Tuberculosis, or TB, is a disease that should be long gone; the bacteria has been found in Egyptian mummies. And yet, TB kills more people today than any other infectious disease in the world: 1.8 million people in 2015, according to an announcement last week by the World Health Organization.

Even though there's only a 1 in 10 chance that my latent infection will become active TB, I am now following a three-month drug regimen that is so harsh, it could destroy my liver--because I can't take the chance that I could become infectious and spread this deadly disease.

I have a lot of company. Public health experts estimate that 1 out every 3 people in the world--about 2.5 billion--has a latent TB infection.

And here is the irony of the situation: I was dedicated to ending TB before I even knew about my infection, working for a non-profit organization seeking to develop new TB vaccines.

I will never know when or where I was infected; TB is airborne and can travel as fast and as far as an airplane. It may have been during one of my business trips to parts of the world where TB is common or I may have picked it up in the New York City subway.

And without a new vaccine, we are all at risk.
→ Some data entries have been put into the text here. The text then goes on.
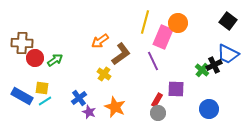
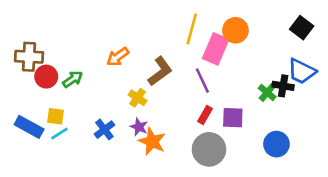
orange arrow: (100, 41) -> (118, 57), moved
black cross: (214, 65) -> (283, 86), turned 35
red rectangle: (157, 100) -> (205, 115), moved
purple star: (89, 112) -> (139, 127), moved
gray circle: (158, 113) -> (209, 149), size x1.6

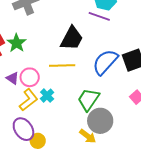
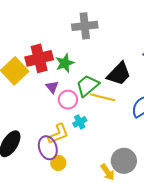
purple triangle: (13, 78) -> (52, 87), moved
yellow L-shape: (29, 100) -> (58, 134), moved
green trapezoid: (88, 100) -> (88, 86), moved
That's because the only current vaccine, Bacillus Calmette-Guerin (BCG), hasn't ended the TB epidemic even though it's been in use since 1921 and is the most widely used vaccine in the world. Although BCG protects many infants and young children from severe forms of TB, it doesn't do much to protect teens and adults, who are most likely to develop and spread TB.

While treatment for TB is usually effective, at least for strains that still respond to most antibiotics it is not a walk in the park. Remember the risk to my liver? That's just part of it. The medications can cause nausea, joint pain, hearing loss and more. And there's always the risk that the bacteria could become resistant to the medications used to fight them - which is why R&D for new TB vaccines is so important - vaccines should work just as well on all strains of TB, even those that are drug resistant.

The tragedy is that while someone dies from TB every 18 seconds, we simply should not be at this point. TB has not inspired massive research initiatives like there has been for Ebola and Zika. In fact, the World Health Organization estimates an annual $1.3 billion funding gap in TB research.

In the U.S., federal funding for research and development for neglected diseases like TB has stagnated since the great recession of 2009. If you set aside the surge of money allocated to Ebola research, funding for these diseases has dropped nearly 13 percent since 2009.

My experience with TB will hopefully be brief, and my family will probably remain safe thanks to the access I have to quality healthcare. It might be different if I lived in a country with fewer healthcare resources and where exposure to TB is so much more frequent.

Yet even still, an airborne disease can go anywhere. We need to address TB for the immediate threat that it is, and incentivize innovation to stop the disease from spreading any further.

Dara Erck is vice president for external affairs at Aeras.